Summer is not the usual season to transplant. Especially when it is a particularly hot summer (global warming?), on a hot afternoon.
On a recent trip to my local Farmer’s Coop, I spied a desired perennial – on sale! It was in great condition (okay, just a little root-bound), had blooms, and I had recently noticed a location in my flower garden that could use a plant just like this. Another blossom fell off on the drive home, so I immediately put it in a vase. Veronica is also an excellent cut flower, as it has been on my kitchen table for a week.
Welcome to your new home, Veronica!
Today was a sunny fall day, the ground has been thoroughly moistened by rain, but it is still firm to walk on. A perfect day for transplanting.
First off, I moved some Lambs Ear a great, drought-resistant ground cover. Next, I put some Lavender plants in to complete a row along side the driveway. In the lower right of the first photo, you can see a slim transplanted Lavender. This particular bed now has Lavender, then Lambs Ear, then Shasta Daisies, and on the outside are Irises. All of these plants are deer-resistant, thus there is no fence around them. An Oregon Grape shrub (not pictured) in the middle, is deer fenced, even though it is supposedly deer-resistant. My plan is to keep the Oregon Grape fenced until it is tall enough to withstand the deer nibbling.
Now to the Foxglove. There was one plant within the deer fence and on irrigation. It put out an enormous amount of babies. I counted planting 76 of them. While I dug the Foxglove from within the deer fenced flower bed, I also dug up a number of Asters that had grown up in places I did not want them. Many of the rooted Aster starts are now in small pots to give away, but I cannot begin to keep up with them. The Foxglove was planted along the outside of a fenced flower bed. The second photo shows a few Foxgloves (I count eight) as they were planted. There are at least five plantings similar to this, besides other individual plantings. They should look very nice from the front deck by next summer. I am now learning to keep my flowers deadheaded to prevent an over abundance of progeny. Should I call it birth-control for perennials?
This photo shows three stages of honeysuckle flowers: the bud, full flower and spent flower. These blossoms are on a good-sized vine along a fence near my vegetable garden. Sometimes, when the breeze is just right, the scent will waft for a distance – such a beautiful aroma. I don’t think anyone could say the smell of honeysuckle is offensive. Quite the opposite is true and I think this plant can even stir olfactory memories.
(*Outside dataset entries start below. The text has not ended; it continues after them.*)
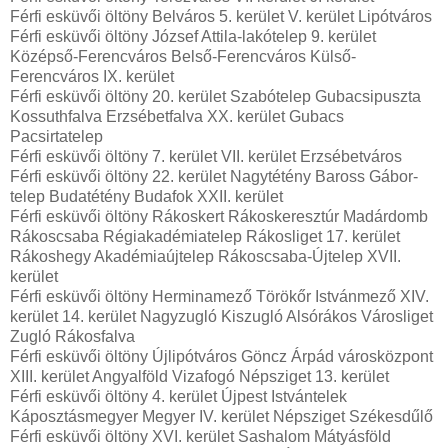
Férfi esküvői öltöny Belváros 5. kerület V. kerület Lipótváros
Férfi esküvői öltöny József Attila-lakótelep 9. kerület
Középső-Ferencváros Belső-Ferencváros Külső-
Ferencváros IX. kerület
Férfi esküvői öltöny 20. kerület Szabótelep Gubacsipuszta
Kossuthfalva Erzsébetfalva XX. kerület Gubacs
Pacsirtatelep
Férfi esküvői öltöny 7. kerület VII. kerület Erzsébetváros
Férfi esküvői öltöny 22. kerület Nagytétény Baross Gábor-
telep Budatétény Budafok XXII. kerület
Férfi esküvői öltöny Rákoskert Rákoskeresztúr Madárdomb
Rákoscsaba Régiakadémiatelep Rákosliget 17. kerület
Rákoshegy Akadémiaújtelep Rákoscsaba-Újtelep XVII.
kerület
Férfi esküvői öltöny Herminamező Törökőr Istvánmező XIV.
kerület 14. kerület Nagyzugló Kiszugló Alsórákos Városliget
Zugló Rákosfalva
Férfi esküvői öltöny Újlipótváros Göncz Árpád városközpont
XIII. kerület Angyalföld Vizafogó Népsziget 13. kerület
Férfi esküvői öltöny 4. kerület Újpest Istvántelek
Káposztásmegyer Megyer IV. kerület Népsziget Székesdűlő
Férfi esküvői öltöny XVI. kerület Sashalom Mátyásföld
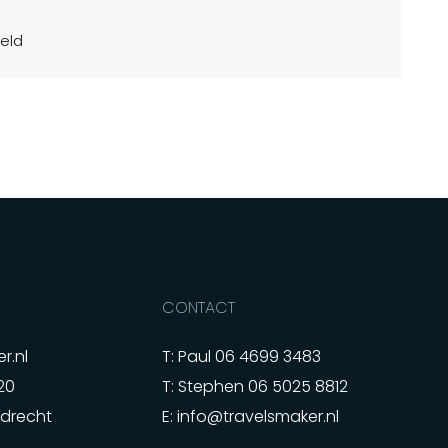
Bou
eld
20
CONTACT
r.nl
T: Paul
06 4699 3483
20
T: Stephen
06 5025 8812
edrecht
E:
info@travelsmaker.nl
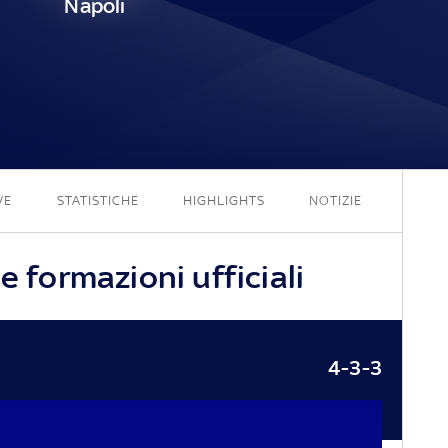
Napoli
2 - 0
VE
STATISTICHE
HIGHLIGHTS
NOTIZIE
e formazioni ufficiali
4-3-3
Many years ago, I would admire the garden of an older woman (thank you, Leta). She dug a honeysuckle start from next to her own established plant. For all the gift plants I have killed by mis-timing their replanting in my own garden, I am very happy that this one survived.
What a surprise when I learned that honeysuckle blooms are edible. I grew up in a more temperate climate, where these splendid vines did not exist, and only discovered them as an adult. Nasturtiums move over – you are not near as tasty as honeysuckle.
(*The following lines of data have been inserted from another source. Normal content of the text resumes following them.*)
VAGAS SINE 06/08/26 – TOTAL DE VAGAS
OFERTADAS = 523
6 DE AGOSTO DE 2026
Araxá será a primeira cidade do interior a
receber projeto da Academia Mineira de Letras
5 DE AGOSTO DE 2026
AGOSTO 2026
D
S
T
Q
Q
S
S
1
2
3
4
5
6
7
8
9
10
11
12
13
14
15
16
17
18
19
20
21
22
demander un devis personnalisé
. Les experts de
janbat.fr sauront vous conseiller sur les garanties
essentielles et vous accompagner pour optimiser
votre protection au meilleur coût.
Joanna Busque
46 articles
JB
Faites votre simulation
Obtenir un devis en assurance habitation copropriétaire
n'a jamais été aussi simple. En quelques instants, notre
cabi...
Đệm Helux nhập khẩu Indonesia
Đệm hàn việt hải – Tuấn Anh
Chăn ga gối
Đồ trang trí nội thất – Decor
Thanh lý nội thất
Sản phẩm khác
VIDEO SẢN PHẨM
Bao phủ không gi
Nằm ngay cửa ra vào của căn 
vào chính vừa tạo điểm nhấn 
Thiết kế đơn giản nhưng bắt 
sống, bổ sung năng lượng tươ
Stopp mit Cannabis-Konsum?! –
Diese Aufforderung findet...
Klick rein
Yesterday, I pruned the flowering plants back, so they are not so large or plush anymore. In my second entry in this blog, I showed a photo of this plant in January. I thought it was pretty then, as so few plants have color in the winter. I like this perennial all year long, with or without flowers. Although the flowers are profuse, they are very small. It may not be known for its flowers, as the foliage is quite unusual: first of all, it is not green, but a sort of gray-green color; it sports thin, fine ‘leaves’, that emit a strong scent when brushed against. I rather like the aroma, though some may find it too pungent and be put off by it.
The original plant was never pruned, and grew to cover a large area, about 10 feet square. After a severe, unusual winter freeze (below freezing for 4 days in a row), a lot of the mother plant died out. When I removed the dead plant material, what remained was a number of small plants. I pruned and transplanted these around the house, and nursed them back to health. Now, I notice that if I keep the mother plant pruned, it does not make more plants. It appears the baby plants come from stems that root themselves in the ground.
I’ve been moving starts of this plant to different places around the house. Thyme is such a sturdy plant that all the moves have been successful. This example has bi-color leaves of white and green, with spikey flowers in pale lavender.
If I wait too long before I prune this ground cover back, the leaves turn to a solid green. I discovered that if I prune off the dead flowers, the leaves remain the beautiful bi-color as pictured above.
It will multiply naturally where a longer branch touches the ground, or send up starts on its own. I’ve given plant starts away, and transplanted it around my house. The deer and rabbits do not seem to bother with this herb.
Tree seedlings come up in my flower beds every year. For the past few years, I have transplanted them around the land. I do have one small tree that grew from a transplant maybe 10 years ago.
Yesterday, we dug up 4 baby cedars, and brought netted tree tubes to protect them from deer and other animals the first years of life. We also found a number of other transplants from previous years, Douglas firs and cedars. Just one dead tree was found.
The daffodil bulbs fare just fine even when something is dug up around them. I have separated daffodil bulbs in the early spring, but don’t suggest it as a rule.